Intervistato da La Gazzetta dello Sport, l'ex compagno di Conceicao e Inzaghi alla Lazio, Nestor Sensini, ha parlato dei tecnici di Milan e Inter

«Mi interessa solo che facciano bene, come tutti i compagni di quella Lazio: chi più, chi meno, siamo tutti figli del nostro grande maestro Eriksson».


Inzaghi può vincere tutto, Conceiçao pare spacciato anche se vincesse il derby: i suoi ex compagni vivono momenti all’opposto.

«Simone è in una situazione privilegiata, non credo che al Bayern siano contenti di affrontarlo. Lo aiuta anche una struttura societaria molto forte: oggi all’Inter le cose funzionano e, infatti, lo stesso allenatore rimane là per 4 anni senza stancarsi. Non è banale... Sergio al Milan sta lentamente cercando di ambientarsi, ma ha trovato una situazione più complicata: non so se continuerà, ma non ha avuto tempo per incidere. Che siano due grandi tecnici è chiaro ma, visto da fuori, questo è il tempo dell’Inter».

Nel derby, però, può cambiare tutto.

«Un Clasico è un Clasico , pure di Coppa Italia: chi arriva sfavorito, a volte, vince e gli ultimi precedenti lo confermano. Da argentino, avrei voluto vedere Lautaro, una stella da ammirare. Ma mi godo anche Thuram: me lo ricordo bambino a Parma, quando ero in squadra con Lilian, e c’era pure Conceiçao. Aveva riccioli bellissimi, giocava felice, stava spesso con mio figlio Federico.».

Del Milan, invece, la intriga qualcuno?

«Questo Leao, che si accende e si spegne, ha mezzi tecnici incredibili: gli manca davvero poco per esplodere definitivamente».

Sensini: “Bayern non contento di affrontare Inzaghi. Peccato per Lautaro, mi godo Thuram”- immagine 2

La differenza di carattere tra Simone e Sergio si vede anche in panchina?

«Sergio era un combattente come ce ne sono pochi, cattivo per davvero. Si arrabbiava facilmente e, quando le cose andavano male, faticava a passarla: gli dicevamo che serviva un pallone per lui e uno per gli altri. Ora cerca di trasmettere questa grinta anche al Milan, ma deve essere seguito. Simone ha un carattere più docile: non gli serve essere duro per essere ascoltato».

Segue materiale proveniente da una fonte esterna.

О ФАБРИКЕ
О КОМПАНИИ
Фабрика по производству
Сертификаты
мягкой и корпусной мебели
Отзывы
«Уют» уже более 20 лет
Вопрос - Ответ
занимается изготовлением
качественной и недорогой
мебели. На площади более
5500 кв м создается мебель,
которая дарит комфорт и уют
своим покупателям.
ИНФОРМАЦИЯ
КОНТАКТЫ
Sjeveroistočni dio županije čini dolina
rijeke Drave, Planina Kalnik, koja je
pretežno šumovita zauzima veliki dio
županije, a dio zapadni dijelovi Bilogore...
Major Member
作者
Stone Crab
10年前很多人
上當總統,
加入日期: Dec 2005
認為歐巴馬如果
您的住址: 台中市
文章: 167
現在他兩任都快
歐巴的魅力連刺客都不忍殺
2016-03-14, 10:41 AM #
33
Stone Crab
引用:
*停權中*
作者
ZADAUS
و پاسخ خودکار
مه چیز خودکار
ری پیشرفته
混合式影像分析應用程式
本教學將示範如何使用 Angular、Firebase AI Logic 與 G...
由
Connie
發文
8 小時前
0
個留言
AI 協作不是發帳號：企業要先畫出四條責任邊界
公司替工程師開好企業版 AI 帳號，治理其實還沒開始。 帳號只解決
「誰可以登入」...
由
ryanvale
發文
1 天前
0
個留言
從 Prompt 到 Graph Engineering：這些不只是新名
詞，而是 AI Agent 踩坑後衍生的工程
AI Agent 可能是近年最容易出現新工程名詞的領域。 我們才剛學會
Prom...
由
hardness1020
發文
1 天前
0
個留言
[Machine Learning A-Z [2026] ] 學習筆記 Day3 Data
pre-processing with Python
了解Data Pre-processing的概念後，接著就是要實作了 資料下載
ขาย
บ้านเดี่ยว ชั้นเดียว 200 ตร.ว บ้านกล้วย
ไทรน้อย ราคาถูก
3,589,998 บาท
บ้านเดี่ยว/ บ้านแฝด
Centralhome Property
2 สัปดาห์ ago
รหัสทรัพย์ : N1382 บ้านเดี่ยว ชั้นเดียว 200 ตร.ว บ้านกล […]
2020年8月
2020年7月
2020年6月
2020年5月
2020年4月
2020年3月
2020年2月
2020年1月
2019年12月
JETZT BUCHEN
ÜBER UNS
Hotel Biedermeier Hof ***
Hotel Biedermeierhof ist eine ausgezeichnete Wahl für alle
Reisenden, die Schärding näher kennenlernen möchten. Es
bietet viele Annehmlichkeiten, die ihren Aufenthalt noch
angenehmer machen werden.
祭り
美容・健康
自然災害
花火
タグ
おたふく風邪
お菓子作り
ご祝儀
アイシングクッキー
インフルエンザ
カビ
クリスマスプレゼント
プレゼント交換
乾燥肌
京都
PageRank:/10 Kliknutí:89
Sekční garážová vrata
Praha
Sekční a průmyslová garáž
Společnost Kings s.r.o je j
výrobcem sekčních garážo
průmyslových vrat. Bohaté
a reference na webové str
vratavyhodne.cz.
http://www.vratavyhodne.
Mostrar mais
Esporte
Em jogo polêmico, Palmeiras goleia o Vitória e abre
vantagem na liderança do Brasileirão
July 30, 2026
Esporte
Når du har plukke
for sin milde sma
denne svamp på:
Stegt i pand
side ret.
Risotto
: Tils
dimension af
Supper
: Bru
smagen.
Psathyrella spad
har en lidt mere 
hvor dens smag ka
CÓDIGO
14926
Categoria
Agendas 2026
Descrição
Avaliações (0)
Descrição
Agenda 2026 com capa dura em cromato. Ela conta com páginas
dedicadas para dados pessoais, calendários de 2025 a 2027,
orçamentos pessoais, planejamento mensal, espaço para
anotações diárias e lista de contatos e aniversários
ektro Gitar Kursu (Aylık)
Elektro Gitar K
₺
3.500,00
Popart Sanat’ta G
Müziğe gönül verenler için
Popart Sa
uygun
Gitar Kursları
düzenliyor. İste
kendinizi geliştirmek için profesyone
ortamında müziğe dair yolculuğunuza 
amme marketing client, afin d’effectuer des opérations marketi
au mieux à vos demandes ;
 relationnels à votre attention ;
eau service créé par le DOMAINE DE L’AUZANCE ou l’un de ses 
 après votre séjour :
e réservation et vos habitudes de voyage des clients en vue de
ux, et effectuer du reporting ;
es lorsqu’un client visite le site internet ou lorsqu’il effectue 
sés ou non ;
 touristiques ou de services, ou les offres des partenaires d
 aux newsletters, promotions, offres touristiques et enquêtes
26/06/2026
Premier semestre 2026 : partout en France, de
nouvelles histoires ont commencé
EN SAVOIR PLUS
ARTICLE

Ma come erano quei due quando giocavano?

«Simone era un goleador nato e poi stava tutto il giorno a parlare di calcio: pallone, pallone, pallone... Sergio non era così “assetato”, mi sorprende abbia fatto questa carriera, ma i successi di entrambi sono meritati. A me piace ricordarli all’Olimpico mentre aspettavamo il risultato di Perugia-Juve: quello scudetto ci unirà per sempre».

Ma lo sa che tra i due le scintille in panchine non sono mancate?

«Sarà per qualche vecchio cross o passaggio sbagliato di 25 anni fa... Le scaramucce figlie di un po’ di nervosismo vanno capite: sono sicuro si vogliano ancora bene».